Microsoft is constantly complementing the development of various fields through .NET Core, truly realizing the cross-platform of a language and part of its opensource commitment. .NET for Apache Spark gives you APIs for using Apache Spark from C# and F#. With the .NET APIs you can access all aspects of Apache Spark including Spark SQL, for working with structured data, and Spark Streaming. Let's learn a bit more around this.
What is .NET for Apache Spark?
We all know that Spark is a popular open source distributed processing engine suitable for the analysis of large data sets (usually terabytes). Spark can be used to process batch data, real-time streaming, machine learning, and instant query.
Processing tasks are distributed on a cluster of nodes, and data is cached in memory to reduce computing time. So far, Spark has been accessible through Scala, Java, Python and R, but not through .NET.
And .NET for Apache Spark is designed to enable .NET developers to access Apache®Spark™ across all Spark APIs.
.NET for Apache Spark provides high-performance APIs for C# and F# to operate Spark. Using this .NET API, you can access all the features of Apache Spark, including SparkSQL, DataFrames, streams, MLLib, and more. .NET for Apache Spark allows you to reuse all the knowledge, skills, code, and libraries that you already have as a .NET developer.
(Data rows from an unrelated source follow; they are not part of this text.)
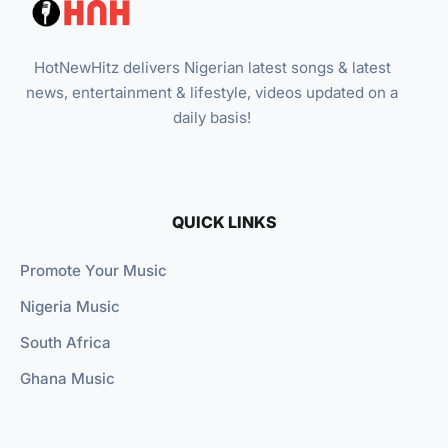
HotNewHitz delivers Nigerian latest songs & latest
news, entertainment & lifestyle, videos updated on a
daily basis!
QUICK LINKS
Promote Your Music
Nigeria Music
South Africa
Ghana Music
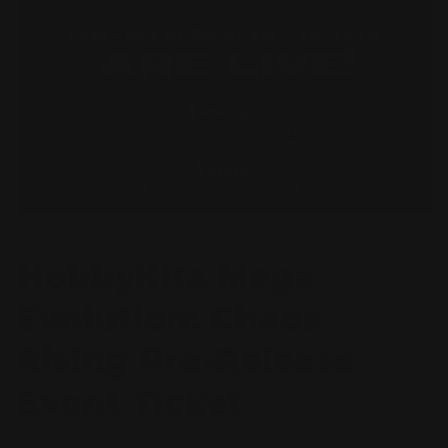
Open
media
HOBBY KITZ
1
HobbyKitz Mega
in
modal
Evolution: Chaos
Rising Pre-Release
Event Ticket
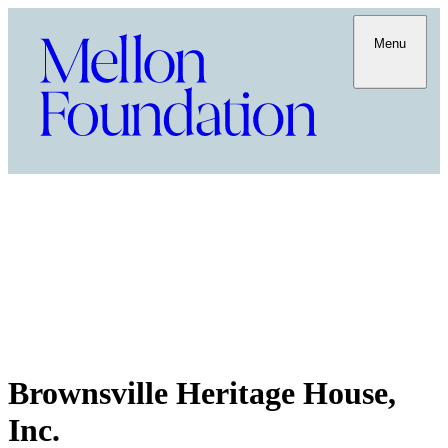
Menu
Brownsville Heritage House,
Inc.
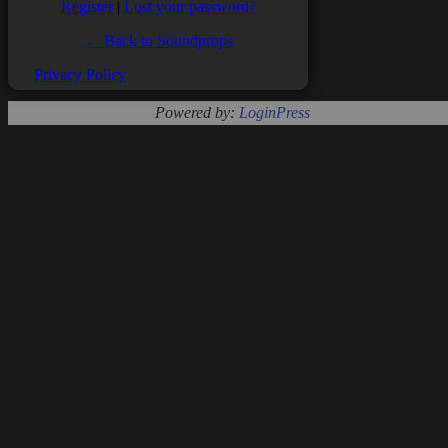
Register
|
Lost your password?
← Back to Soundprops
Privacy Policy
Powered by:
LoginPress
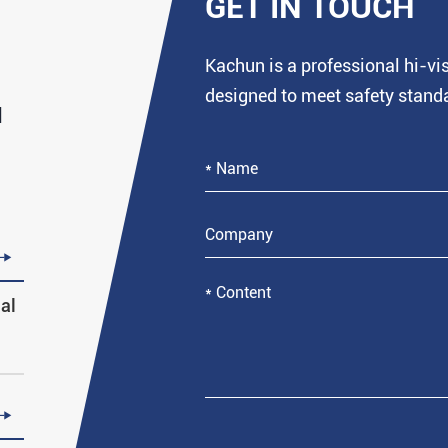
GET IN TOUCH
Kachun is a professional hi-v
designed to meet safety stand
d

al

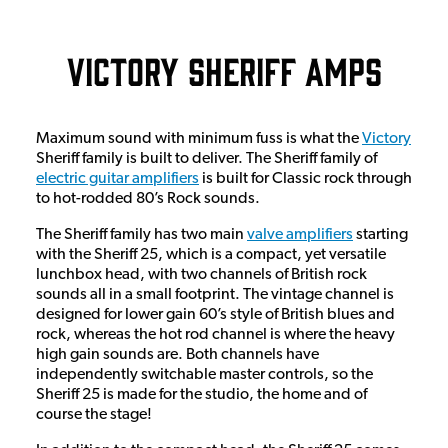
Victory Sheriff Amps
Maximum sound with minimum fuss is what the
Victory
Sheriff family is built to deliver. The Sheriff family of
electric guitar amplifiers
is built for Classic rock through
to hot-rodded 80’s Rock sounds.
The Sheriff family has two main
valve amplifiers
starting
with the Sheriff 25, which is a compact, yet versatile
lunchbox head, with two channels of British rock
sounds all in a small footprint. The vintage channel is
designed for lower gain 60’s style of British blues and
rock, whereas the hot rod channel is where the heavy
high gain sounds are. Both channels have
independently switchable master controls, so the
Sheriff 25 is made for the studio, the home and of
course the stage!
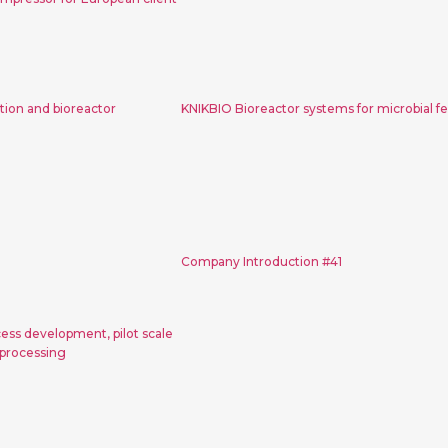
ny introduction
KNIKBIO Bioreactor syst
or instruction
microbial fermentat
ion and bioreactor
KNIKBIO Bioreactor systems for microbial f
ctor for process
Company Introductio
pilot scale and
Company Introduction #41
uction scale
essing
cess development, pilot scale
 processing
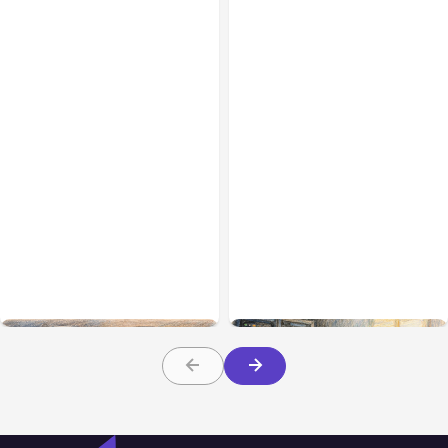
All Posts
Aug 08, 2026
All Posts
Aug 07, 2026
Anthropic’s Claude Code
Anthropic Opens Self-
Adds Inter-Session
Hosted Claude Code
Messaging; Auto Mode
Beta
Default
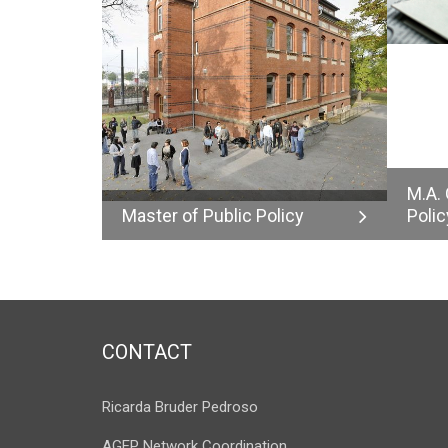
M.A.
Master of Public Policy
Polic
CONTACT
Ricarda Bruder Pedroso
AGEP Network Coordination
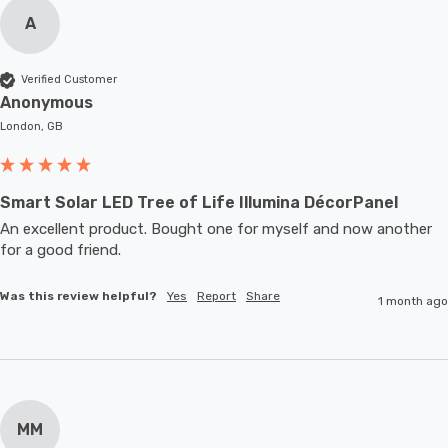
A
Verified Customer
Anonymous
London, GB
Smart Solar LED Tree of Life Illumina DécorPanel
An excellent product. Bought one for myself and now another 
for a good friend.
Was this review helpful?
Yes
Report
Share
1 month ago
MM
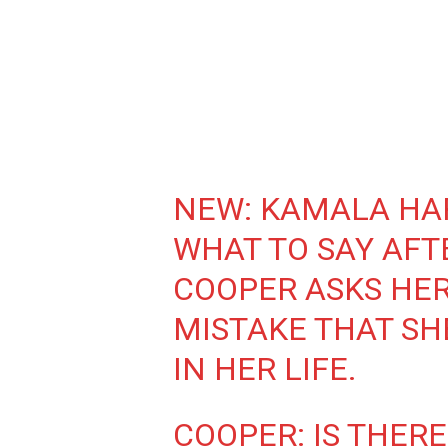
NEW: KAMALA HAR
WHAT TO SAY AFT
COOPER ASKS HER
MISTAKE THAT SH
IN HER LIFE.
COOPER: IS THERE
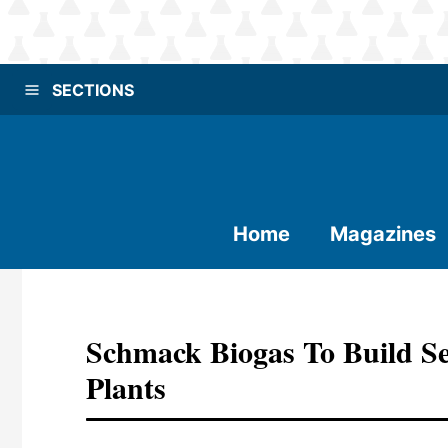
SECTIONS
Home
Magazines
Schmack Biogas To Build S
Plants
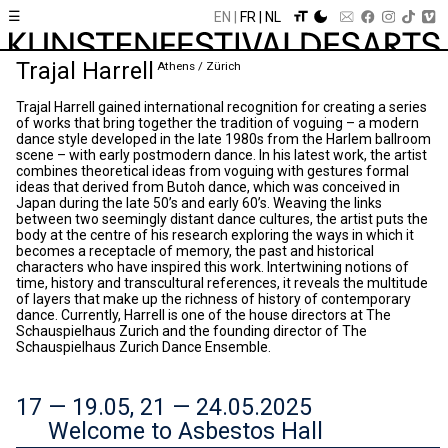
☰
EN
FR
NL
Trajal Harrell
Athens / Zürich
Trajal Harrell gained international recognition for creating a series
of works that bring together the tradition of voguing – a modern
dance style developed in the late 1980s from the Harlem ballroom
scene – with early postmodern dance. In his latest work, the artist
combines theoretical ideas from voguing with gestures formal
ideas that derived from Butoh dance, which was conceived in
Japan during the late 50’s and early 60’s. Weaving the links
between two seemingly distant dance cultures, the artist puts the
body at the centre of his research exploring the ways in which it
becomes a receptacle of memory, the past and historical
characters who have inspired this work. Intertwining notions of
time, history and transcultural references, it reveals the multitude
of layers that make up the richness of history of contemporary
dance. Currently, Harrell is one of the house directors at The
Schauspielhaus Zurich and the founding director of The
Schauspielhaus Zurich Dance Ensemble.
17 — 19.05, 21 — 24.05.2025
Welcome to Asbestos Hall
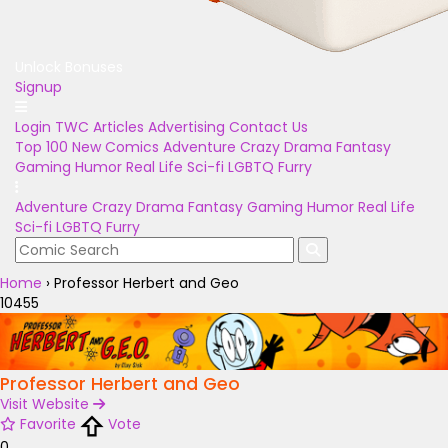
Unlock Bonuses
Signup
Login
TWC Articles
Advertising
Contact Us
Top 100
New Comics
Adventure
Crazy
Drama
Fantasy
Gaming
Humor
Real Life
Sci-fi
LGBTQ
Furry
Adventure
Crazy
Drama
Fantasy
Gaming
Humor
Real Life
Sci-fi
LGBTQ
Furry
Home
›
Professor Herbert and Geo
10455
Professor Herbert and Geo
Visit Website
Favorite
Vote
0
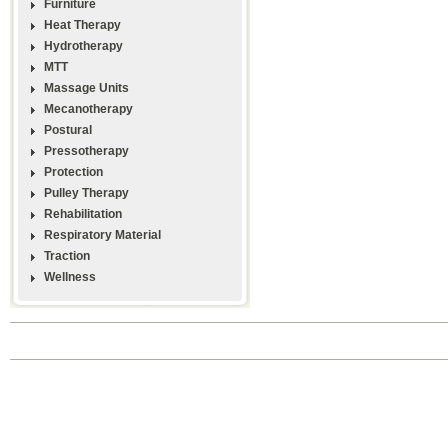
Furniture
Heat Therapy
Hydrotherapy
MTT
Massage Units
Mecanotherapy
Postural
Pressotherapy
Protection
Pulley Therapy
Rehabilitation
Respiratory Material
Traction
Wellness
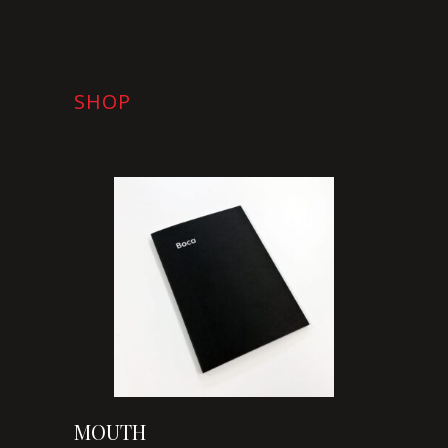
SHOP
MOUTH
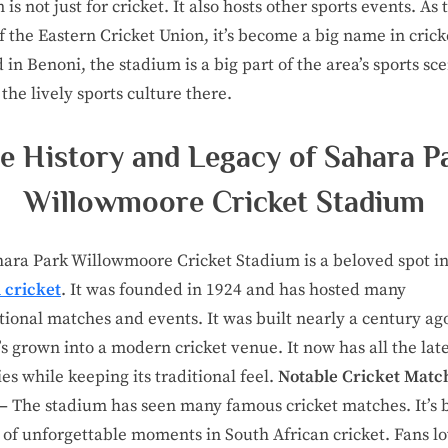
is not just for cricket. It also hosts other sports events. As 
 the Eastern Cricket Union, it’s become a big name in crick
 in Benoni, the stadium is a big part of the area’s sports sce
 the lively sports culture there.
e History and Legacy of Sahara P
Willowmoore Cricket Stadium
ara Park Willowmoore Cricket Stadium is a beloved spot i
 cricket
. It was founded in 1924 and has hosted many
tional matches and events. It was built nearly a century ag
t’s grown into a modern cricket venue. It now has all the lat
es while keeping its traditional feel.
Notable Cricket Matc
 –
The stadium has seen many famous cricket matches. It’s 
e of unforgettable moments in South African cricket. Fans l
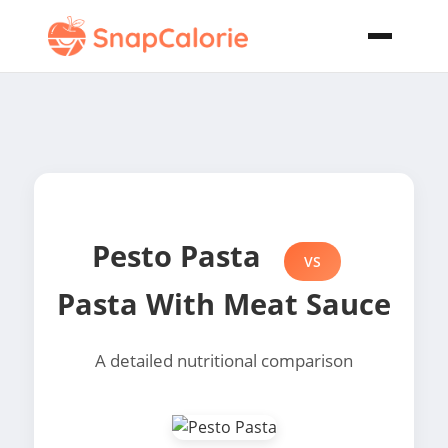
Pesto Pasta
VS
Pasta With Meat Sauce
A detailed nutritional comparison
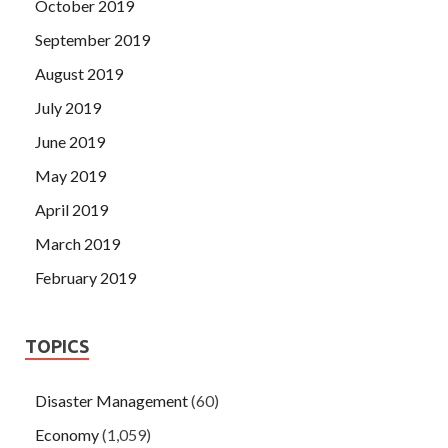
October 2019
September 2019
August 2019
July 2019
June 2019
May 2019
April 2019
March 2019
February 2019
TOPICS
Disaster Management
(60)
Economy
(1,059)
C#/F# language binding to Spark will be written into a new Spark interaction layer, which provides easier scalability. The writing of this new Spark interaction layer takes into account the best practices of language extension and is optimized for interaction and performance. In the long run, this scalability can be used to add support for other languages in Spark.
.NET for Apache Spark complies with the .NET Standard 2.0 standard and can be used on Linux, MacOS and Windows. Official website address: https://dotnet.microsoft.com/apps/data/spark
Quick start .NET for Apache Spark
In this section, we will show how to use .NET Core to run .NET for Apache Spark applications on Windows. Before you start using .NET for Apache Spark, you really need to install some things, such as: .NET Core 2.1 SDK | Visual Studio 2019 | Java 1.8 | Apache Spark 2.4.x. Specific steps can refer to these steps to start .net for Apache Spark . Once installed, you can start writing Spark applications in .NET in three simple steps. In our first .NET Spark application, we will write a basic Spark pipeline that will count the number of occurrences of each word in a text segment.
// 1. Create a Spark session var spark = SparkSession .Builder() .AppName("word_count_sample") .GetOrCreate(); // 2. Create a DataFrame DataFrame dataFrame = spark.Read().Text("input.txt"); // 3. Manipulate and view data var words = dataFrame.Select(Split(dataFrame["value"], " ").Alias("words")); words.Select(Explode(words["words"]) .Alias("word")) .GroupBy("word") .Count() .Show();
Features of .NET For Apache Spark
Can use C# or F# for Apache Spark development
.NET for Apache Spark provides you with APIs that use C# and F# to operate Apache Spark. Using these .NET APIs, you can access all the features of Apache Spark, including Spark SQL, for processing structured data and Spark streaming.
The first version of .NET for Apache Spark performed very well in the popular TPC-H benchmark performance test. The TPC-H benchmark performance test consists of a set of business-oriented queries. The following figure shows the performance comparison of .NET Core, Python and Scala on the TPC-H query set.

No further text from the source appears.